Mil anos a sobreviver no Médio Oriente: a bravura dos drusos
Atacados pelo Estado Islâmico nas regiões montanhosas que habitam na Síria e em protesto em Telavive contra a nova Constituição que define Israel como um Estado-nação do povo judeu, os drusos surgiram nos últimos dias de rompante na atualidade do Médio Oriente, logo eles que enquanto minoria têm como estratégia de sobrevivência o passar discretos e adaptar-se à sociedade dominante. E quando digo minoria, estou a falar de um milhão de pessoas repartidas por quatro países, onde constituem no máximo 3,3% da população (Líbano) mas podem não ir além dos 0,2% (Jordânia).
Em termos absolutos, os drusos da Síria são os mais significativos, 600 mil pessoas no início da guerra civil em 2011. Num delicado equilíbrio, e graças à capacidade para defenderem o seu Jabal al-Duruz, ou Montanha Drusa, conseguiram em boa medida manter-se fora do conflito. Sem hostilizar Bashar al-Assad, mas também sem cederem ao exército governamental os homens que tanta falta fazem para contrariar os grupos jihadistas: em 2015, foi a Frente Al-Nusra, filial da Al-Qaeda, a atacar; agora coube ao Estado Islâmico lançar uma série de ataques coordenados, que incluíram desde bombistas suicidas num mercado até raides contra aldeias da província de Sweida, que faz fronteira com a Jordânia. Terão morrido 200 pessoas e houve mulheres e crianças raptadas, a lembrar o que fez o Estado Islâmico no Monte Sinjar, no Iraque, bastião de outra minoria, os yazidis.
Os drusos falam árabe, mas não se consideram muçulmanos nem são vistos como tal por estes. Resultam de uma cisão no islão xiita acontecida há mil anos e desenvolveram um sentido comunitário muito sólido, que se revela, por exemplo, na impossibilidade de haver conversões. Atacados por vezes pelos vizinhos (na guerra civil libanesa de 1975-1990, de repente os cristãos maronitas tornaram-se o inimigo, como em 1860) e tradicionalmente pela maioria sunita que tende a vê-los como hereges, os drusos tornaram-se combatentes capazes de impor o respeito seja aos sultões, seja aos colonizadores europeus. Estiveram na primeira linha das revoltas contra a França que deram a independência à Síria.
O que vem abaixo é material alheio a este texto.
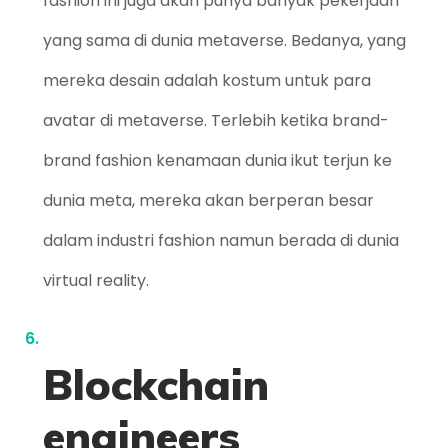
fashion ini juga akan punya banyak pekerjaan
yang sama di dunia metaverse. Bedanya, yang
mereka desain adalah kostum untuk para
avatar di metaverse. Terlebih ketika brand-
brand fashion kenamaan dunia ikut terjun ke
dunia meta, mereka akan berperan besar
dalam industri fashion namun berada di dunia
virtual reality.
Blockchain
engineers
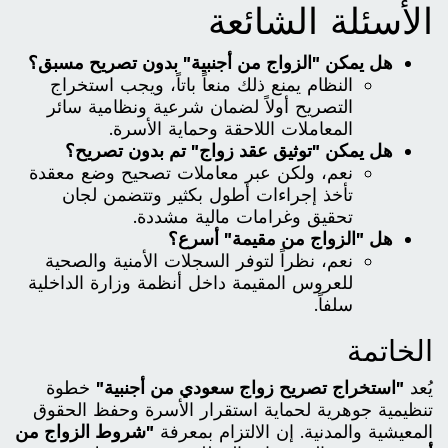
الأسئلة الشائعة
هل يمكن "الزواج من أجنبية" بدون تصريح مسبق؟
النظام يمنع ذلك منعاً باتاً، ويجب استخراج
التصريح أولاً لضمان شرعية ونظامية سائر
المعاملات اللاحقة وحماية الأسرة.
هل يمكن "توثيق عقد زواج" تم بدون تصريح؟
نعم، ولكن عبر معاملات تصحيح وضع معقدة
تأخذ إجراءات أطول بكثير وتتضمن لجان
تحقيق وغرامات مالية مشددة.
هل "الزواج من مقيمة" أسرع؟
نعم، نظراً لتوفر السجلات الأمنية والصحية
للعروس المقيمة داخل أنظمة وزارة الداخلية
سلفاً.
الخاتمة
يُعد
"استخراج تصريح زواج سعودي من أجنبية"
خطوة
تنظيمية جوهرية لحماية استقرار الأسرة وحفظ الحقوق
المعيشية والمدنية. إن الالتزام بمعرفة
"شروط الزواج من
Em Israel, onde são 130 mil, os drusos fizeram uma espécie de pacto de sangue com o Estado criado em 1948. Menos de uma década depois da independência estavam já a prestar serviço militar obrigatório. Como dizia um académico ao Le Monde, nenhuma comunidade faz a tropa como a drusa, nem sequer a judaica, pois há isenções para os ultraortodoxos. São 80% a 85% os homens drusos que passam pelas fileiras e calcula-se que meio milhar tenha caído em combate. E se em Israel há cada vez mais políticos que põem em causa a lealdade da minoria árabe (cerca de 20% da população), ninguém se atreve a questionar o patriotismo dos drusos, que fortemente se identificam como israelitas e não como palestinianos. Conta o Financial Times que um oficial druso terá um dia salvado Benjamin Netanyahu numa operação militar na Síria e hoje o primeiro-ministro tem um druso como ministro das Telecomunicações. Talvez por isso negoceie com os líderes drusos compensações para o que dizem ser a descida a cidadãos de segunda.
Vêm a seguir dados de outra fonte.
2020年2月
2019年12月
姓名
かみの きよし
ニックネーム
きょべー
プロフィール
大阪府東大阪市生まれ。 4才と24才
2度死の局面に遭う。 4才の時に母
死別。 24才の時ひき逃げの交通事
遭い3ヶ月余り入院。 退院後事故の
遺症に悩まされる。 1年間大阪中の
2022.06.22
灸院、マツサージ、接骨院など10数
Sendo tão poucos os drusos, sinto-me privilegiado por conhecer três: um diplomata israelita, o dono de um restaurante libanês em Lisboa e um coronel português nascido na Guiné e com raízes libanesas. É impossível não admirar esta comunidade minúscula que, solidária entre si apesar de repartida por países de fronteiras fechadas, tem conseguido sobreviver ao longo de mil anos no barril de pólvora que é o Médio Oriente, pejado de ódios locais sempre manipulados pelas potências.